- **Task details**: Would you retype every record below exactly as written?

- **The data**:
----

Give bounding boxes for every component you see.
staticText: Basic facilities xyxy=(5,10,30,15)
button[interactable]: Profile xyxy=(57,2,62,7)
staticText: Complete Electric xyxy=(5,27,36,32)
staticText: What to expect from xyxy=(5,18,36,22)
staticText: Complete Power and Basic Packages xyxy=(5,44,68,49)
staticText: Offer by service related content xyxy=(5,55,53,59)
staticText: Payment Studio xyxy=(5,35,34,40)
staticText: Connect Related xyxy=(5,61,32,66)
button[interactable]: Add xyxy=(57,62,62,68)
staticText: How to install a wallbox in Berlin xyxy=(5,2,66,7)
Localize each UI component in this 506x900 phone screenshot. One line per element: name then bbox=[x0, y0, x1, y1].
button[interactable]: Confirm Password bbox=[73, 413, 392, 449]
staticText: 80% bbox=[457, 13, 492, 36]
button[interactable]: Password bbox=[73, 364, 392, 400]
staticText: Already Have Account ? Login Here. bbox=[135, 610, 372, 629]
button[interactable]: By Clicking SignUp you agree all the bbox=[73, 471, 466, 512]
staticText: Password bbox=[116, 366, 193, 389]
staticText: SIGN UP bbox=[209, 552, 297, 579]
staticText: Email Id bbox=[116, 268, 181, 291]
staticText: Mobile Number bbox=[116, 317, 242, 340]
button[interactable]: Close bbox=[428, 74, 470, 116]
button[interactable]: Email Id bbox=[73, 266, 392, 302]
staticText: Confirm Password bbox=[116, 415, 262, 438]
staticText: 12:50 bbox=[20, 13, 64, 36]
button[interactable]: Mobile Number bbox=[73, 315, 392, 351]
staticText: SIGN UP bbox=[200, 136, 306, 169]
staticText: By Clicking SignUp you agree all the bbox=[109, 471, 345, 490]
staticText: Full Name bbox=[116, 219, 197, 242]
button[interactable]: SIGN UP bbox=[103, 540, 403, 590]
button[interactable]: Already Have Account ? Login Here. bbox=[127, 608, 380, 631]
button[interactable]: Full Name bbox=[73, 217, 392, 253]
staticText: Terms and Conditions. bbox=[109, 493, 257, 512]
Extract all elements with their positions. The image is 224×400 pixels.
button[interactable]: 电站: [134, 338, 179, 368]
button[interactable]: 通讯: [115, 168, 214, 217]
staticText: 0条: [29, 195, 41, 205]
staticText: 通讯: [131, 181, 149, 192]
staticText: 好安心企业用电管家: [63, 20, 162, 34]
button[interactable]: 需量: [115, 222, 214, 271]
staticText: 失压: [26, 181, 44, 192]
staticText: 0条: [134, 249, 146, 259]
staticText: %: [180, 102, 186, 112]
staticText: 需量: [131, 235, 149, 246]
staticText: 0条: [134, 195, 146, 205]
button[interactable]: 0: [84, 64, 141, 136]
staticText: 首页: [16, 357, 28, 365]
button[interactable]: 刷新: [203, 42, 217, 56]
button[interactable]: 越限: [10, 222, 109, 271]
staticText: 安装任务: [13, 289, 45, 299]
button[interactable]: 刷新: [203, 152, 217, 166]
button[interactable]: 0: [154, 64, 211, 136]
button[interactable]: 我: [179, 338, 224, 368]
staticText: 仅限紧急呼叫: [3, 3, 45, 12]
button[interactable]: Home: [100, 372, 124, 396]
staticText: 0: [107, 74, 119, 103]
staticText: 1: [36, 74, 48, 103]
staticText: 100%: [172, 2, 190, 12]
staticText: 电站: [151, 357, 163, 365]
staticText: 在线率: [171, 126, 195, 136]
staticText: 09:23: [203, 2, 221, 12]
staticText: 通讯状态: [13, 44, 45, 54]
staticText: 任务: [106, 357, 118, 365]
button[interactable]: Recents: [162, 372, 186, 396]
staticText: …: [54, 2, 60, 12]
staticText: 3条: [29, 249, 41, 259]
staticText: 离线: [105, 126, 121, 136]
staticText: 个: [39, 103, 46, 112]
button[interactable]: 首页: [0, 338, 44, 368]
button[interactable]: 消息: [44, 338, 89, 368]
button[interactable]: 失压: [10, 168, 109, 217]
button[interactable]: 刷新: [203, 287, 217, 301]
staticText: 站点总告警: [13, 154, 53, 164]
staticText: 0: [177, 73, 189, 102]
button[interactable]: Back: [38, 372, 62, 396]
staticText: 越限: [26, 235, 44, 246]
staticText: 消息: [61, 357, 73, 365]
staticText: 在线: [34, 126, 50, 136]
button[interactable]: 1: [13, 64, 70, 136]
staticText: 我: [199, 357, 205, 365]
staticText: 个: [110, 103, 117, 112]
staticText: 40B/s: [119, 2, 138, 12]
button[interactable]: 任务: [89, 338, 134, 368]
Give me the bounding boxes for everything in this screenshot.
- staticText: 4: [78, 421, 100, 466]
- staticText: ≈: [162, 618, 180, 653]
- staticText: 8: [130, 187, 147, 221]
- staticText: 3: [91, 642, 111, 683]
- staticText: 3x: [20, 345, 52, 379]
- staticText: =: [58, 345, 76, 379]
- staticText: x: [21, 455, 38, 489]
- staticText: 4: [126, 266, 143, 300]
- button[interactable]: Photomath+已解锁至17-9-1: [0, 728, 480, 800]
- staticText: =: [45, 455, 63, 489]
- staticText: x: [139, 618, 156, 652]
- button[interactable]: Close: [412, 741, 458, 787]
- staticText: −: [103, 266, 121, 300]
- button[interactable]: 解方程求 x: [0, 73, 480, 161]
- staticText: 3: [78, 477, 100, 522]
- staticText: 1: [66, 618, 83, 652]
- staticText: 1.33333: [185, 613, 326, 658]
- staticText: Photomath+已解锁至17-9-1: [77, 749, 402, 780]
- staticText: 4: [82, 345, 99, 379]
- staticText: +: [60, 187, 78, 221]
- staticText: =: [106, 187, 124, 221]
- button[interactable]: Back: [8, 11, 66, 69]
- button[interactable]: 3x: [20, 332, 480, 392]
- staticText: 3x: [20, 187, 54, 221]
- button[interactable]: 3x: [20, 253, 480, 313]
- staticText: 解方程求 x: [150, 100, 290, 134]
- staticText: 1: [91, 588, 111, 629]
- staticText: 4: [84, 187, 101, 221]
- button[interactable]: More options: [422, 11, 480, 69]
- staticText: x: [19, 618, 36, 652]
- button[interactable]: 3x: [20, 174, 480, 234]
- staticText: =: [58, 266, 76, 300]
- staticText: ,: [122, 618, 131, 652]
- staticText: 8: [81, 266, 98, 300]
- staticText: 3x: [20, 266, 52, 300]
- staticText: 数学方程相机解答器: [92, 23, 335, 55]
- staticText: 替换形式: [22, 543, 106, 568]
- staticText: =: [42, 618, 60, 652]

----

- **Solution to this task**:
Give bounding boxes for every component you see.
staticText: Basic facilities xyxy=(5,10,30,15)
button[interactable]: Profile xyxy=(57,2,62,7)
staticText: Complete Electric xyxy=(5,27,36,32)
staticText: What to expect from xyxy=(5,18,36,22)
staticText: Complete Power and Basic Packages xyxy=(5,44,68,49)
staticText: Offer by service related content xyxy=(5,55,53,59)
staticText: Payment Studio xyxy=(5,35,34,40)
staticText: Connect Related xyxy=(5,61,32,66)
button[interactable]: Add xyxy=(57,62,62,68)
staticText: How to install a wallbox in Berlin xyxy=(5,2,66,7)
Localize each UI component in this 506x900 phone screenshot. One line per element: name then bbox=[x0, y0, x1, y1].
button[interactable]: Confirm Password bbox=[73, 413, 392, 449]
staticText: 80% bbox=[457, 13, 492, 36]
button[interactable]: Password bbox=[73, 364, 392, 400]
staticText: Already Have Account ? Login Here. bbox=[135, 610, 372, 629]
button[interactable]: By Clicking SignUp you agree all the bbox=[73, 471, 466, 512]
staticText: Password bbox=[116, 366, 193, 389]
staticText: SIGN UP bbox=[209, 552, 297, 579]
staticText: Email Id bbox=[116, 268, 181, 291]
staticText: Mobile Number bbox=[116, 317, 242, 340]
button[interactable]: Close bbox=[428, 74, 470, 116]
button[interactable]: Email Id bbox=[73, 266, 392, 302]
staticText: Confirm Password bbox=[116, 415, 262, 438]
staticText: 12:50 bbox=[20, 13, 64, 36]
button[interactable]: Mobile Number bbox=[73, 315, 392, 351]
staticText: SIGN UP bbox=[200, 136, 306, 169]
staticText: By Clicking SignUp you agree all the bbox=[109, 471, 345, 490]
staticText: Full Name bbox=[116, 219, 197, 242]
button[interactable]: SIGN UP bbox=[103, 540, 403, 590]
button[interactable]: Already Have Account ? Login Here. bbox=[127, 608, 380, 631]
button[interactable]: Full Name bbox=[73, 217, 392, 253]
staticText: Terms and Conditions. bbox=[109, 493, 257, 512]
Extract all elements with their positions. The image is 224×400 pixels.
button[interactable]: 电站: [134, 338, 179, 368]
button[interactable]: 通讯: [115, 168, 214, 217]
staticText: 0条: [29, 195, 41, 205]
staticText: 通讯: [131, 181, 149, 192]
staticText: 好安心企业用电管家: [63, 20, 162, 34]
button[interactable]: 需量: [115, 222, 214, 271]
staticText: 失压: [26, 181, 44, 192]
staticText: 0条: [134, 249, 146, 259]
staticText: %: [180, 102, 186, 112]
staticText: 需量: [131, 235, 149, 246]
staticText: 0条: [134, 195, 146, 205]
button[interactable]: 0: [84, 64, 141, 136]
staticText: 首页: [16, 357, 28, 365]
button[interactable]: 刷新: [203, 42, 217, 56]
button[interactable]: 越限: [10, 222, 109, 271]
staticText: 安装任务: [13, 289, 45, 299]
button[interactable]: 刷新: [203, 152, 217, 166]
button[interactable]: 0: [154, 64, 211, 136]
button[interactable]: 我: [179, 338, 224, 368]
staticText: 仅限紧急呼叫: [3, 3, 45, 12]
button[interactable]: Home: [100, 372, 124, 396]
staticText: 0: [107, 74, 119, 103]
staticText: 1: [36, 74, 48, 103]
staticText: 100%: [172, 2, 190, 12]
staticText: 电站: [151, 357, 163, 365]
staticText: 在线率: [171, 126, 195, 136]
staticText: 09:23: [203, 2, 221, 12]
staticText: 通讯状态: [13, 44, 45, 54]
staticText: 任务: [106, 357, 118, 365]
button[interactable]: Recents: [162, 372, 186, 396]
staticText: …: [54, 2, 60, 12]
staticText: 3条: [29, 249, 41, 259]
staticText: 离线: [105, 126, 121, 136]
staticText: 个: [39, 103, 46, 112]
button[interactable]: 首页: [0, 338, 44, 368]
button[interactable]: 消息: [44, 338, 89, 368]
button[interactable]: 失压: [10, 168, 109, 217]
button[interactable]: 刷新: [203, 287, 217, 301]
staticText: 站点总告警: [13, 154, 53, 164]
staticText: 0: [177, 73, 189, 102]
button[interactable]: Back: [38, 372, 62, 396]
staticText: 越限: [26, 235, 44, 246]
staticText: 消息: [61, 357, 73, 365]
staticText: 在线: [34, 126, 50, 136]
button[interactable]: 1: [13, 64, 70, 136]
staticText: 我: [199, 357, 205, 365]
staticText: 个: [110, 103, 117, 112]
staticText: 40B/s: [119, 2, 138, 12]
button[interactable]: 任务: [89, 338, 134, 368]
Give me the bounding boxes for everything in this screenshot.
- staticText: 4: [78, 421, 100, 466]
- staticText: ≈: [162, 618, 180, 653]
- staticText: 8: [130, 187, 147, 221]
- staticText: 3: [91, 642, 111, 683]
- staticText: 3x: [20, 345, 52, 379]
- staticText: =: [58, 345, 76, 379]
- staticText: x: [21, 455, 38, 489]
- staticText: 4: [126, 266, 143, 300]
- button[interactable]: Photomath+已解锁至17-9-1: [0, 728, 480, 800]
- staticText: =: [45, 455, 63, 489]
- staticText: x: [139, 618, 156, 652]
- button[interactable]: Close: [412, 741, 458, 787]
- staticText: −: [103, 266, 121, 300]
- button[interactable]: 解方程求 x: [0, 73, 480, 161]
- staticText: 3: [78, 477, 100, 522]
- staticText: 1: [66, 618, 83, 652]
- staticText: 1.33333: [185, 613, 326, 658]
- staticText: Photomath+已解锁至17-9-1: [77, 749, 402, 780]
- staticText: 4: [82, 345, 99, 379]
- staticText: +: [60, 187, 78, 221]
- staticText: =: [106, 187, 124, 221]
- button[interactable]: Back: [8, 11, 66, 69]
- button[interactable]: 3x: [20, 332, 480, 392]
- staticText: 3x: [20, 187, 54, 221]
- button[interactable]: 3x: [20, 253, 480, 313]
- staticText: 解方程求 x: [150, 100, 290, 134]
- staticText: 1: [91, 588, 111, 629]
- staticText: 4: [84, 187, 101, 221]
- button[interactable]: More options: [422, 11, 480, 69]
- staticText: x: [19, 618, 36, 652]
- button[interactable]: 3x: [20, 174, 480, 234]
- staticText: =: [58, 266, 76, 300]
- staticText: ,: [122, 618, 131, 652]
- staticText: 8: [81, 266, 98, 300]
- staticText: 3x: [20, 266, 52, 300]
- staticText: 数学方程相机解答器: [92, 23, 335, 55]
- staticText: 替换形式: [22, 543, 106, 568]
- staticText: =: [42, 618, 60, 652]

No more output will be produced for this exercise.